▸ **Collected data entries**
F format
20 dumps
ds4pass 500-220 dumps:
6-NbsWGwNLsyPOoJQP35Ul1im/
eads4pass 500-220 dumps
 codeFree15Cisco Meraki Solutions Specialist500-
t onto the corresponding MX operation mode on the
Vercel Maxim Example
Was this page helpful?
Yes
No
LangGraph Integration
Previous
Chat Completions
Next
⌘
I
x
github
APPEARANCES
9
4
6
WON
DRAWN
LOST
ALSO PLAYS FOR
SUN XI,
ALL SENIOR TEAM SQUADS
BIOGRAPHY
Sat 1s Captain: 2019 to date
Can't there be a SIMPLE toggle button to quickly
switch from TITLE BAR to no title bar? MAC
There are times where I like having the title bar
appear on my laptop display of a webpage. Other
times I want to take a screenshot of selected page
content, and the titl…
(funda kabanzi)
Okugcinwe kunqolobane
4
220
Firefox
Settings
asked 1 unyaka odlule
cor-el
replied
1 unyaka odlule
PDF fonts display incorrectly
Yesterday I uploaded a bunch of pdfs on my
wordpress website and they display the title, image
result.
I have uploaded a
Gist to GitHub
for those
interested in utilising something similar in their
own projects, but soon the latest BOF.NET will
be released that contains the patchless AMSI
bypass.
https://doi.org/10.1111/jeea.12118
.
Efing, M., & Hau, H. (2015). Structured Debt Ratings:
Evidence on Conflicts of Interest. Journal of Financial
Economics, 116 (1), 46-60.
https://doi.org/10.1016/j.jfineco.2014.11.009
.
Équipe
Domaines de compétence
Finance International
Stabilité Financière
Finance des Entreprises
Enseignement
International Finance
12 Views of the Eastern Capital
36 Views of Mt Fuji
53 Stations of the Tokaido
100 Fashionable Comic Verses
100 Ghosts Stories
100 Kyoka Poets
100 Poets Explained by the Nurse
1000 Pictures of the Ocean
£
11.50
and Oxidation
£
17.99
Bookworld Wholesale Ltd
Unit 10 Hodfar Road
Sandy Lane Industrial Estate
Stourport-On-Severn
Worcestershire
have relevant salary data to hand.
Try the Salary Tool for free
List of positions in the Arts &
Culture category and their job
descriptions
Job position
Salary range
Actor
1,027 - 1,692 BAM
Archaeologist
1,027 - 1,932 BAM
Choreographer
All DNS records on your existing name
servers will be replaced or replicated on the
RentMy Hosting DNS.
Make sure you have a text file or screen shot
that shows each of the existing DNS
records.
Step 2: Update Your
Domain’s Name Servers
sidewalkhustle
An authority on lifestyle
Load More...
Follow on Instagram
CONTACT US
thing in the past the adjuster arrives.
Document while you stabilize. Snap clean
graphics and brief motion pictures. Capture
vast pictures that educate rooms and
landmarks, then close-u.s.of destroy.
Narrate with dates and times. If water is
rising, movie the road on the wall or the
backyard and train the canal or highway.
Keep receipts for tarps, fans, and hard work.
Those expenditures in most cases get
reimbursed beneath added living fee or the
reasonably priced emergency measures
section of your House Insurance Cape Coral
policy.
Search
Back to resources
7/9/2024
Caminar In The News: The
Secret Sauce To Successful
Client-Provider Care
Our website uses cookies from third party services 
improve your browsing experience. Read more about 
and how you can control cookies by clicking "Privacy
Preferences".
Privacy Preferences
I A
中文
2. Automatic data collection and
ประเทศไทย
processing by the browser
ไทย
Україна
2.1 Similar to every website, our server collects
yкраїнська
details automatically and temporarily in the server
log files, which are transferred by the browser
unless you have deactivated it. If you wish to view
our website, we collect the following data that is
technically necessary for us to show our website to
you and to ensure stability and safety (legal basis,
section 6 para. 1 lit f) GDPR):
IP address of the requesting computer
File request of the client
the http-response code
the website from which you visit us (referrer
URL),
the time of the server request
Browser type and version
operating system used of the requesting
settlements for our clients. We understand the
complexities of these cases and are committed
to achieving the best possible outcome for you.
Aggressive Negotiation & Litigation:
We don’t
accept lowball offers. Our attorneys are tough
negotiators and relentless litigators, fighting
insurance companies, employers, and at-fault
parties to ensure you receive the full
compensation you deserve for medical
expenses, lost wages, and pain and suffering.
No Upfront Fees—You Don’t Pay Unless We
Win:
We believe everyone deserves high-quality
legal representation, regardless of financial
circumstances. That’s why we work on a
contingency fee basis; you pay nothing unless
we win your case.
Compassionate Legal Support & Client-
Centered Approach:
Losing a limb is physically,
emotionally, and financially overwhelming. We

▸ **Work request**
Report the number of lines in the records above that include "odlule", leaving out any other words.

▸ **Answer to this task**
2